● **EXERCISE INSTRUCTIONS**
Which lines of the material contain the word "Best"? Show each one.
═══ MATERIAL FOR THIS EXERCISE
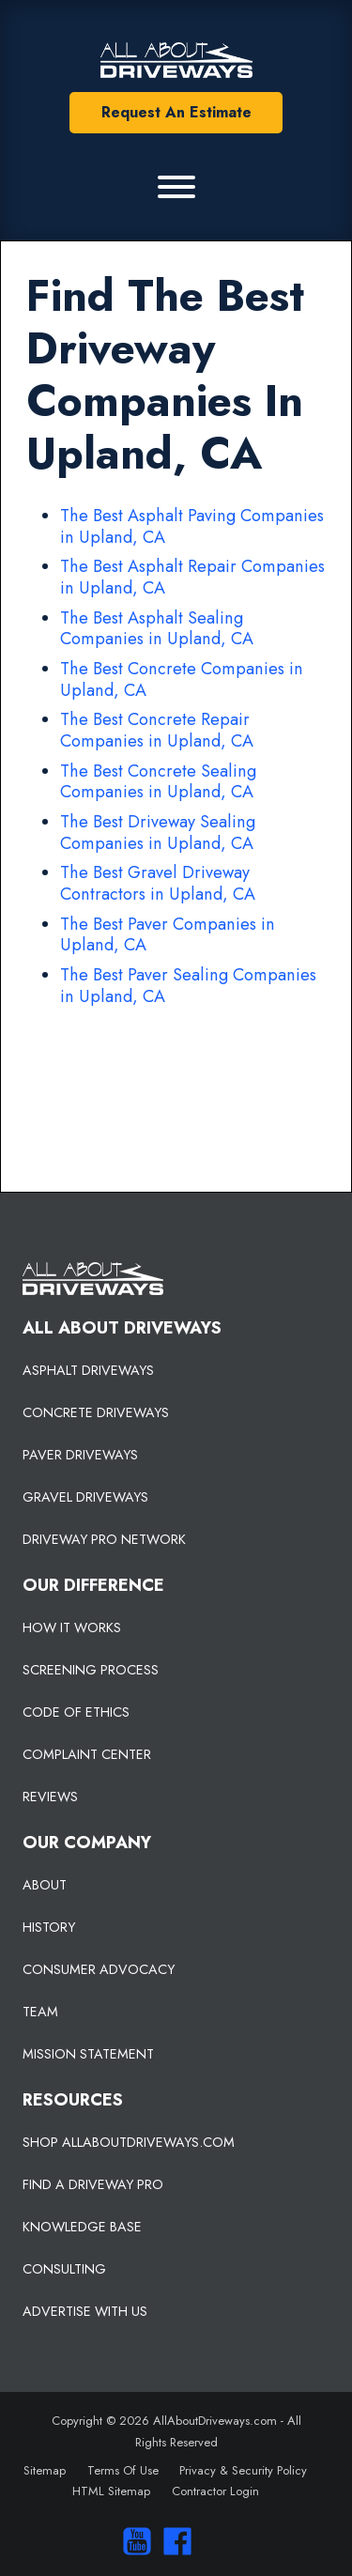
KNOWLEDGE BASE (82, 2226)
══════
═══ MATERIAL FOR THIS EXERCISE
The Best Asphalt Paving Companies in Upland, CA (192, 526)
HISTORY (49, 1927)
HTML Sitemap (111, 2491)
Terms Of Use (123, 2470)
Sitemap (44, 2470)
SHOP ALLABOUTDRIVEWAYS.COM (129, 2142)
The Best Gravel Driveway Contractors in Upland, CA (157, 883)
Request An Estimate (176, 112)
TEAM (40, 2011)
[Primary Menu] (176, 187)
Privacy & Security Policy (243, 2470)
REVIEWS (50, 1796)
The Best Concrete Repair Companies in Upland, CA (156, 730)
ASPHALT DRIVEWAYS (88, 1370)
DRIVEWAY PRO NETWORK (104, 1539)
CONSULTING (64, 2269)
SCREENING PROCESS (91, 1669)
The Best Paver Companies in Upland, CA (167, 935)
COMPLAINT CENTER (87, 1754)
══════
═══ MATERIAL FOR THIS EXERCISE
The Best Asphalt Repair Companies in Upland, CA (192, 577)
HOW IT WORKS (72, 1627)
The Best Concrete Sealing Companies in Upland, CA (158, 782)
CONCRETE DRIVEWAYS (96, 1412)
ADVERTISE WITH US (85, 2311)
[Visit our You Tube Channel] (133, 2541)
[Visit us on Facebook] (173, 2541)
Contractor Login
══════
● **ANSWER SECTION**
The Best Asphalt Paving Companies in Upland, CA (192, 526)
The Best Gravel Driveway Contractors in Upland, CA (157, 883)
The Best Concrete Repair Companies in Upland, CA (156, 730)
The Best Paver Companies in Upland, CA (167, 935)
The Best Asphalt Repair Companies in Upland, CA (192, 577)
The Best Concrete Sealing Companies in Upland, CA (158, 782)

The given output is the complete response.